Docker Deploy

This article applies to these versions of LandingLens:

LandingLens	LandingLens on Snowflake
✓	✓ (see exceptions below)

You can deploy LandingLens models using Docker, which enables DevOps users to integrate the model inference programmatically. The Docker approach is headless, which means that it has no user interface. This allows you to manage inference programmatically and scale deployments quickly. After deploying the model, you can make inference calls using API commands or the LandingLens Python library. Here’s a quick summary of the benefits that the Docker deployment offers:

Deployable in a private cloud environment or on any operating system
Total API control (including remote access) for inference
Can manage deployments programmatically
Not limited to a certain amount of inferences per minute
Can be used with or without a GPU
All communication with the server is via an HTTPS connection

Deploying LandingLens models with Docker is intended for developers who are familiar with Docker and programming languages. If that’s not you, that’s okay! In that case, we recommend that you explore our other deployment options.

Docker v2.8.8 and later does not require a deployment license. If you have an earlier version, please upgrade to the latest version.

Deploying Anomaly Detection models with Docker requires Docker 2.11.1 or later.

Deploy the Model Online or Offline

With our Docker approach, you can deploy the model online or offline. If you deploy the model online, the model is downloaded directly from LandingLens, which requires an internet connection. If you deploy the model offline, you first manually download the model from LandingLens (which does require an internet connection), and then programmatically upload it to the container (which doesn’t require an internet connection).

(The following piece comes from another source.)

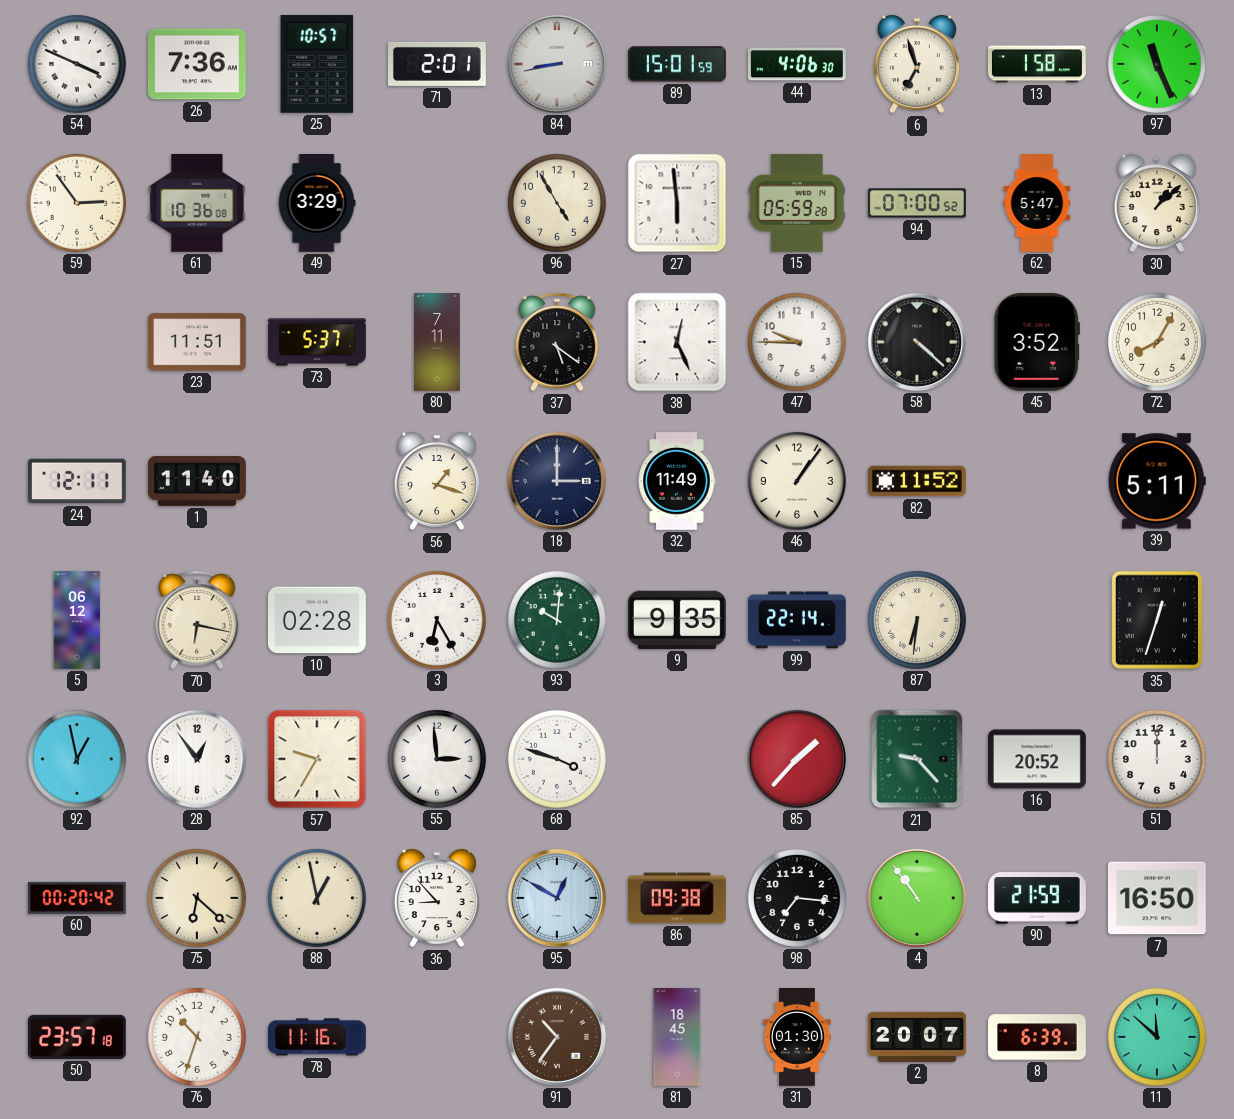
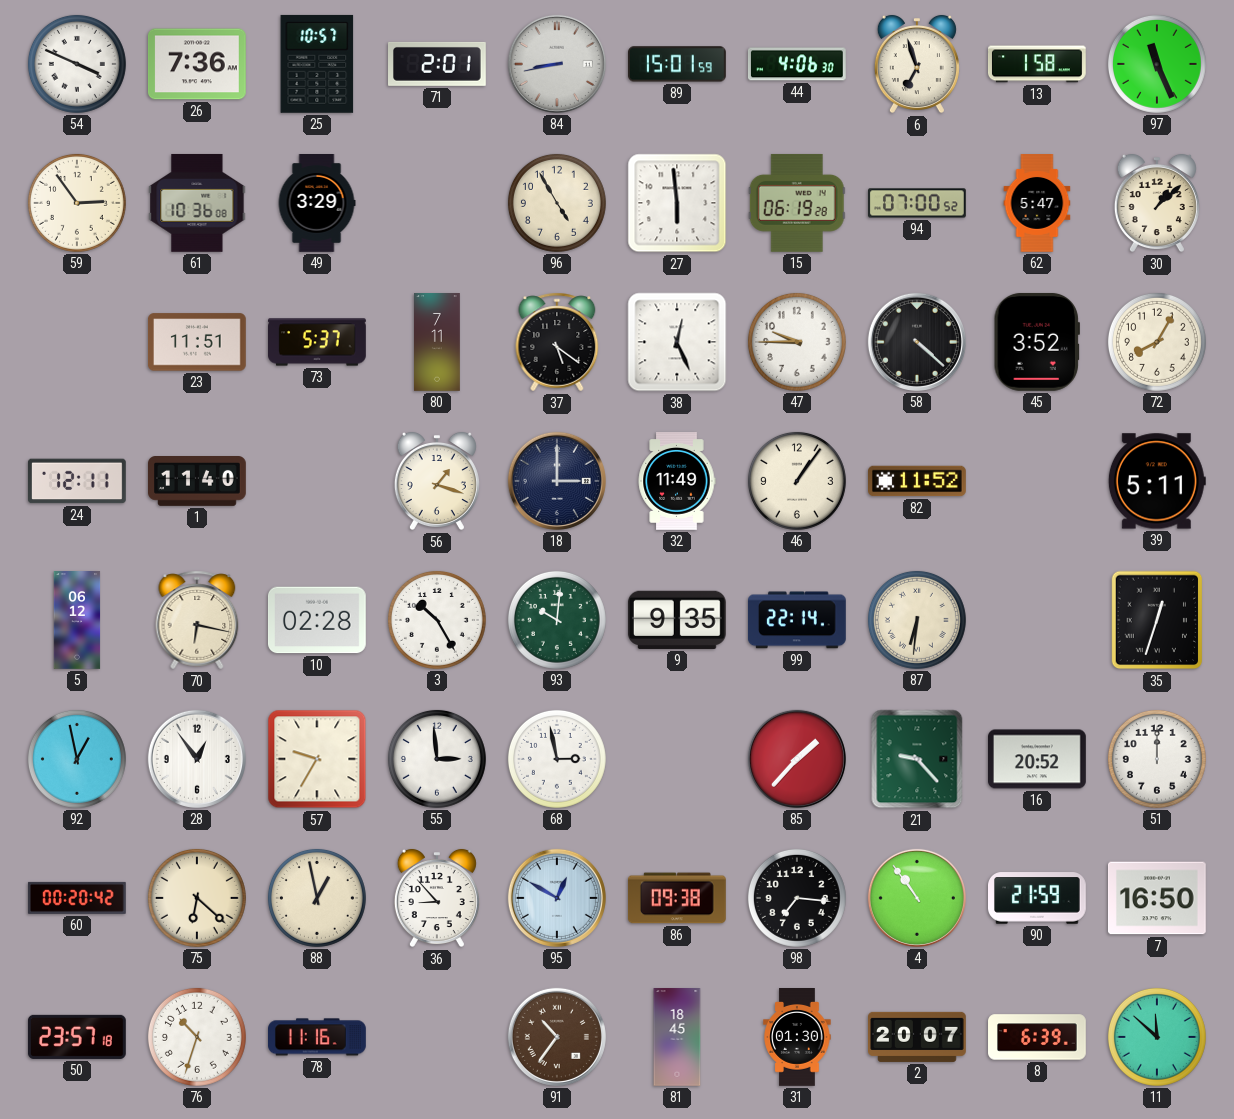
15: 05:59 -> 06:19
3: 6:25 -> 10:25
68: 3:48 -> 2:58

Regardless of whether you run the model online or offline, inference is run locally.

Requirements

Ensure that you meet all the requirements before installing and running the Deploy Docker image:

Required applications
System support and requirements
NVIDIA Jetson support (if using those devices)
GPU support (if using those devices)

Required Applications

Install the following applications and systems in order to install and run the Deploy Docker image:

Python
Docker Engine: Install the correct version for your operating system. If you plan to use an Amazon instance, we recommend using Ubuntu AMI.
LandingLens Python Library: You will use the library to run inference.

System Support and Requirements

Item	Requirement
Supported Operating Systems	Linux, macOS, Windows
Memory	Minimum: 8 GB Recommended: 16 GB or more
Supported Processors and Architecture	x86-64, ARM64 X86-64 includes, but is not limited to: Intel Core i5 (2013 Haswell or later) AMD Ryzen (2017 Zen or later) ARM64 includes, but is not limited to: AWS Graviton2 Apple silicon (M1, M2, M3)
Internet Connection	Required to download the Docker image and model. Not required to run inference.

NVIDIA Jetson Support

NVIDIA Jetson devices are supported but not required. If you choose to use an NVIDIA Jetson device:

Minimum: NVIDIA Jetson Orin Nano (or better/similar)
Recommended: NVIDIA Jetson Orin AGX (or better/similar)

The Deploy Docker image for devices on NVIDIA Jetpack 4.x does not support most Object Detection models. It only supports Object Detection models created with the RtmDet-[9M] Model Size in Custom Training.

Docker might require you to run commands or download libraries specific to your NVIDIA device and driver version. We recommend reading the NVIDIA documentation to understand requirements and compatibility.

GPU Support

For information about NVIDIA Jetson devices, go here.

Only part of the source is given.